The offense, meanwhile, sprinkled just enough competence into the bowl of batter to finally come away with something other than the usual batch of retarded macaroons. For the record, though, I wouldn't be too proud of the three-run third. That inning was built off of the following events:

1) bloop single
2) bloop single
3) single on an 0-2 curve in the dirt
4) four-pitch walk where Lackey totally lost his command
5) 40-foot infield single
6) opposite field sac fly in an at bat where Griffey swung at three balls

It was a sustained rally, but it wasn't impressive, and I don't even know that it was all that fundamentally sound. It was just a string of chance occurrences with a handful of decent swings and one single that only Ichiro could hit.
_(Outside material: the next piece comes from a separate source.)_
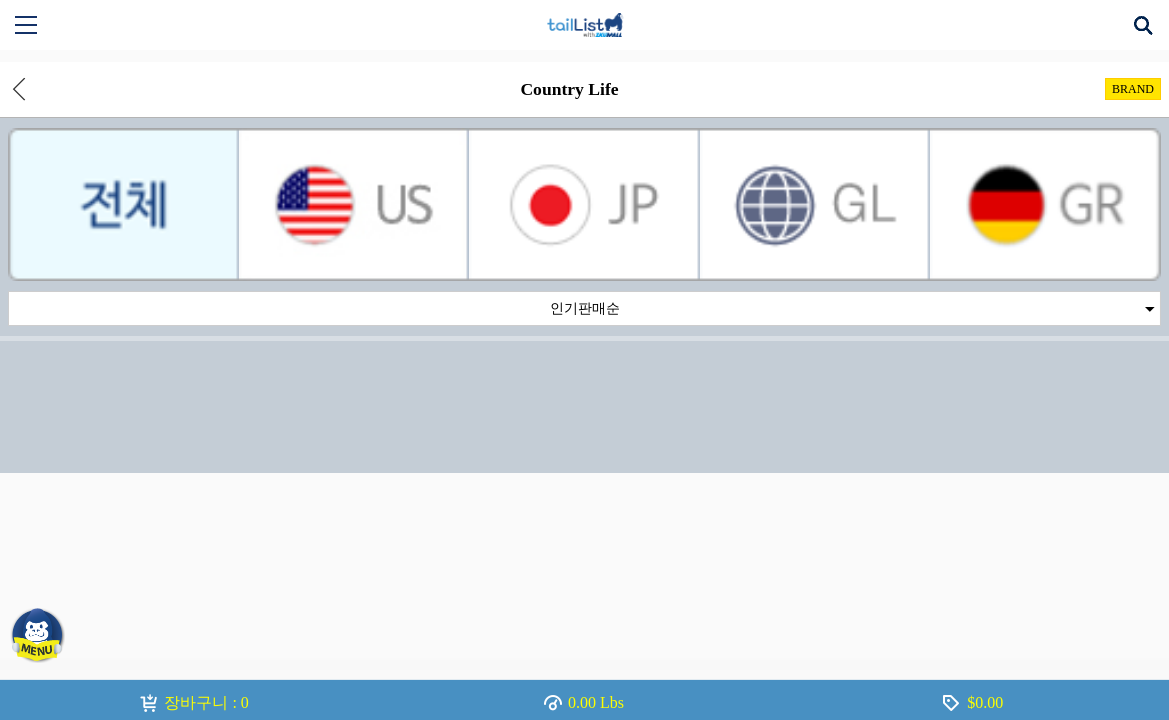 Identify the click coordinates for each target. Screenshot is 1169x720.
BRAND (1133, 89)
Later on, though, the lineup looked better. The M's in the sixth inning used the right combination of Branyan power and smallball to push across an insurance run, and the eighth saw Branyan and Jose Lopez hit back-to-back homers to left to knock Lackey out of the game. Now, of course, they didn't each get credit for their homers. Only Lopez got credit in the box score. But they both hit the ball to the same exact place, so it seems silly to reward one player while penalizing the other. As far as I'm concerned, Russell Branyan has 12 God damn homers, and I don't much care what Juan Rivera has to say about it.
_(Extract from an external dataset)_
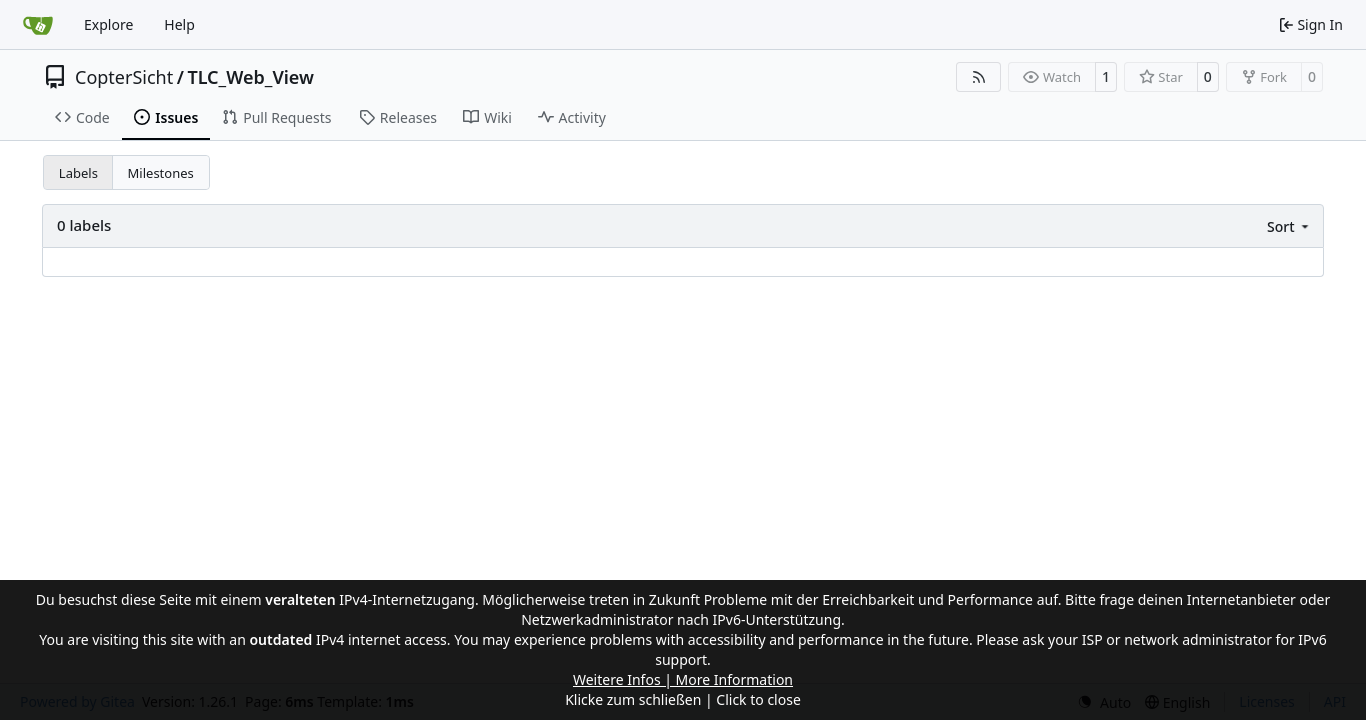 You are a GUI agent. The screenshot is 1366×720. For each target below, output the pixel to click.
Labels (78, 173)
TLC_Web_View (250, 77)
Seriously, though, I think this about captures my reaction during the whole sequence:

Me: YES! Branyan!
Me: wait
Me: no he didn't just
Me: whoa
Me: ahahahahahahahahahahahahahhaha
Me: What?!?
Me: baaaaaaaaahahahahahahahahahahaha

It was among the most improbable sequences of events I've ever seen in a baseball game. Maybe it even tops the list. And though on the one hand I think it's funny that Lopez's homer off of Rivera's glove left Angel fans unable to enjoy Rivera's amazing catch for even thirty seconds, a big part of me wishes that Rivera had been able to come up with the second one as well. Some things are just so historically significant that you find yourself having to root against your own team's best interests, and this was one of those things. Maybe not so much at the time, but definitely in retrospect, because the sheer odds of hitting two consecutive fly balls to the exact same place beyond the left field wall are so unthinkably slim that having the outfielder come back with them both in his glove would be the equivalent of Juan Rivera telling probability to go fuck itself sideways and then giving it a dismissive wanking motion as it turned around and left. This was Rivera's chance. This was his chance to carve his name into the stone tablet of baseball lore. But misjudging Lopez's fly by a couple inches means that he'll instead have to live with making the season-ending highlight package. Robbing one home run is awesome. Robbing two home runs back-to-back is the stuff of legends. Way to blow it, Juan. I'm sorry for him that he couldn't do it, and I'm sorry for me that I couldn't see it.

The five runs proved to be enough. Branyan took back two of the four bases he lost by catching consecutive line drives in the bottom of the eighth, and though Aardsma again made a lot of people dizzy and nervous, he was able to slam the door with an 0-2 fastball to Mike Napoli that was too high to crush. It was both the perfect pitch and a dangerous one, because while its location couldn't have been better, Aardsma isn't exactly known for his pinpoint command, and missing a few inches lower would've given Napoli a good shot at tying the game in an instant. But whatever. The pitch was good, and it ended the game. The Mariners limited their number of head-slapping fuck-ups, and in the end they had a shiny new win to show for it.

Tomorrow, things get interesting. The M's are still three games under .500 and two back of the Angels, but with Felix going up against the laughably nondescript Matt Palmer, there stands a real chance that come 9:30 we'll either be cursing at Felix for pitching like an idiot, or looking ahead to a chance of a sweep. Felix Day can be so dramatically hit-or-miss.